While Rose spent her short life helping break the stigma attached to a devastating disease, geneticist David Liu dedicated his career to developing ways to alter the genetic code that claimed his life at such a young age.
“That a single misspelling in her DNA ended Adalia’s life so soon is a loss to all of us,” said Liu, professor of chemistry and chemical biology and director of the Merkin Institute of Transformative Technologies. in Healthcare at Harvard University.
“I didn’t have the chance to meet Adelia before she passed away in January. But every progeria patient I’ve met has been warm, charming, articulate and deeply inspiring,” Liu told CNN.
Liu hopes the tool will soon be used in human clinical trials to reverse progeria in humans.

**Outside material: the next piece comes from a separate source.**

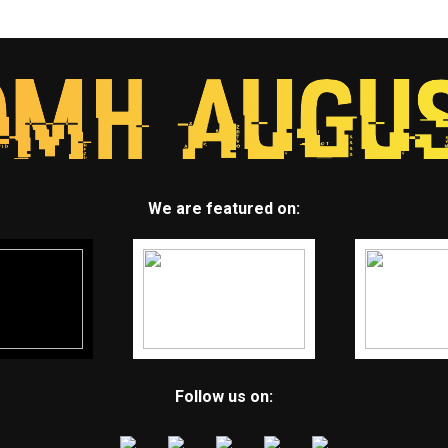
We are featured on:
Follow us on:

“The base editor goes into the cells of the animal, finds the error that in progeria is a C to a T, and changes the T back to C,” Liu told an audience Tuesday at the conference. Life Itself, a conference on health and health. wellness event presented in partnership with CNN.

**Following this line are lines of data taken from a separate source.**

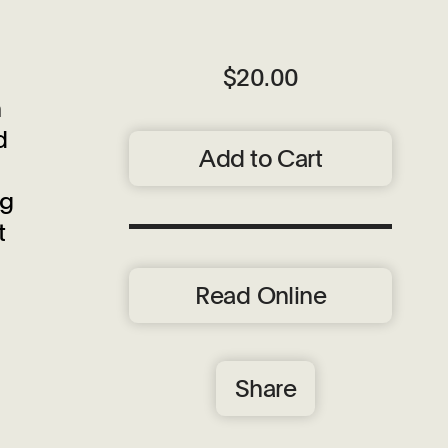
$20.00
n
d
Add to Cart
ng
t
Read Online
Share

“And that’s it. We never go back to the patient – it’s a one-time treatment that permanently corrects the mutation that causes the disease,” said Liu, who is also vice president of faculty at the Broad Institute. from MIT and Harvard. , a biomedical and genomics research center in Cambridge, Massachusetts.
“The era of human therapeutic gene editing is not just coming. It’s already here,” Liu told the Life Itself audience.
The advantage of a “nick”
Scientists modify genes using enzymes that have been designed to target a specific DNA sequence, cut out the offending genetic material and insert replacement DNA. For decades, however, known methods of modifying our genetic code have been clumsy, often missing their mark or cutting off too much or too little genetic material.
However, like older editing technologies, CRISPR-Cas-9 cuts both DNA strands, which has some drawbacks, Liu said. For one thing, some cells rolled back edits after they were made, he said, “so the overall editing efficiency was very low.”
Liu’s team found that if you cut just one strand of the DNA double helix with CRISPR-based technology and “cut” the other, the cell was more likely to implement the corresponding change. on the second strand without complaining – and with fewer mistakes.
Editing larger DNA sequences
Liu and his team also invented another type of CRISPR-based tool called a master editor, which could make larger and more complex edits to DNA than basic editors could not.
“An analogy I like to use is that the original CRISPR-Cas_9 is like scissors that cut DNA. Core editors are like pencils that precisely correct letters by changing them to one of four different letters” , explained Liu. “And master editors are like molecular word processors that do true search and replace of larger sequences.”
Only a third of the 75,000 known “spelling mistakes” that cause genetic diseases can be corrected by grassroots editors, Liu said. “But add our main editor, and in between, they can finally free us from the vast majority of misspellings in our DNA,” he told the Life Itself audience.
“We have to make sure that all of these different technologies go through clinical trials very carefully,” Liu added. “But if they prove to be safe and effective, then one could imagine treating not just the rare misspellings that cause serious genetic diseases, but perhaps even treating genetic variants that we know contribute to many terrible diseases like Alzheimer’s disease or hypercholesterolemia.”
However, Collins added, “It’s unclear whether master editing can insert or delete DNA the size of complete genes – which can contain up to 2.4 million letters.”
Gene editing will not be a solution for all of life’s diseases, Liu warned. For example, infections and cancer cells are two areas that are not well suited for gene editing, as you would have to touch every cell to stop the disease.
“But with many genetic diseases, we often only need to modify 20% or 30% of the tissues to save the genetic disease,” Liu said. “That’s what we’ve seen with progeria and sickle cell disease in mice. A little editing can go a long way to saving these diseases in animals, and we’re thinking about humans too.”